What I wanted to discuss is how “looking it up” has become such a pervasive technique for the acquisition of information, and why — with so much data around — it is important to know precisely what this process really means. In the end, I think there is an important distinction between looking up information and hearing it from an authority (in a lecture, discussion, conversation, correspondence, or however else). In person or by some personal medium of communication, knowledge and insight can be expressed and even transferred. The ideas are filtered and interpreted carefully, especially in a dialogue or discussion, and the information is contextualized and is explained with greater depth and breadth than a Google search or a Wikipedia article might provide.

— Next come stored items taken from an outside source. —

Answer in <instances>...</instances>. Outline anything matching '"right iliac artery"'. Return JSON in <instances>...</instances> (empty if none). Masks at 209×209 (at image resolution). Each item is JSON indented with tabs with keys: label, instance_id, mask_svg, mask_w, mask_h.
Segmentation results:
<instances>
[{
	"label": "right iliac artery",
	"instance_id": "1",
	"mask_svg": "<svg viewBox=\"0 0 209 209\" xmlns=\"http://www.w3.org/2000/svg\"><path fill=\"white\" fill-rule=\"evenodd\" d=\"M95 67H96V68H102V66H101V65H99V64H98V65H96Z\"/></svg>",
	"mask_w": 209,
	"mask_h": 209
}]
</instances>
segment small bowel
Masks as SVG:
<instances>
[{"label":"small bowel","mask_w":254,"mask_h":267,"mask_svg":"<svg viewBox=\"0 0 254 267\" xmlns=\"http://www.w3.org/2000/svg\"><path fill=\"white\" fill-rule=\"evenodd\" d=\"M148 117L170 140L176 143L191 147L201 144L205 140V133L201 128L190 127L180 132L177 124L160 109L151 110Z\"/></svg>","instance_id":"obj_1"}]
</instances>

Indeed, I believe various tools like Google, Wikipedia, or Wolfram Alpha (for those of us who are mathematically inclined) have all changed the nature of our interactions (be we students, teachers, or those outside of the university setting) with information and data. Painful anecdotes circulate about students who complain that no sources exist for their term paper because Google can’t find any, or who complain that a math problem cannot be solved because Wolfram Alpha can’t solve it. If only research were so easy!

That misunderstanding, which may be a more subconscious sort of convolution of bad habits and lack of information about better practices, really limits students. And these same misconceptions bleed over into the younger generation in academics and the workforce — and even into older generations as well. Bad habits are hard to break, but surely, they are somewhat easy to adopt. What used to be somewhat novel has become the go-to method for trying to find information, but is it the best first-line for that process? If not, when are alternatives more appropriate?

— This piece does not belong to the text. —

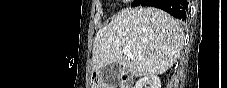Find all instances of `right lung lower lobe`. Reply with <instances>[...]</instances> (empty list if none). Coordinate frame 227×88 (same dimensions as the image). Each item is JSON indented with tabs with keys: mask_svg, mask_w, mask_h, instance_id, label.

The reason it is so easy to adopt this model — that all information and knowledge can be obtained by reasonable computer search, and thus does not need to be known or understood beforehand — is that for trivial or logistical information, it has become increasingly valid. Indeed, I am blessed with a relatively uncommon name, and the number one Google search terms going to my website are things like “Kellen Myers Rutgers office hours” or “Kellen TA Math” or the like. Students who need logistical information about my office hours, course policies, etc. can find my website and find all that information there. But if they need help with the course, they should not Google “Kellen Myers calculus homework answers.” I doubt this would be useful, and at the very least, I don’t recommend looking up homework answers online to any students.

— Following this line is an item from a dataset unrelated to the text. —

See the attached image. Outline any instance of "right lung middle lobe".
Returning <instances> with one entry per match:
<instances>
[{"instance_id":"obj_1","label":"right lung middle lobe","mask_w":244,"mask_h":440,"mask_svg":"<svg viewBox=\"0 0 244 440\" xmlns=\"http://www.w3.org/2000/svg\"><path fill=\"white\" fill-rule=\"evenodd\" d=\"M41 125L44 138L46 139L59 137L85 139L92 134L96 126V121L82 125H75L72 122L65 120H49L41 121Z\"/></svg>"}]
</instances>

Once, in particular, I was sorely disappointed to find students asking (many of them repeatedly) when office hours were. Finally, when one student asked by email for the second time (having forgotten my previous response?), I responded that this information can be found by a Google search or by visiting my website — the student was very displeased, and even accused me of disrespect and dereliction of my duty as a TA for not answering the question directly. This stance, in addition to being somewhat hyperbolic, is an unfortunate passing over of the resources and information at hand. Students can often find a wealth of information about their courses’ logistical information, about their instructors’ availability, library hours, school policies, etc. etc. There is a huge amount of information out there! Here, by the way, is an important note for those who provide this information — doing it correctly, effectively, and clearly is an important part of the administrative side of instruction. Five minutes putting together a clear, concise webpage for a course may save hours of emails, confusion, etc.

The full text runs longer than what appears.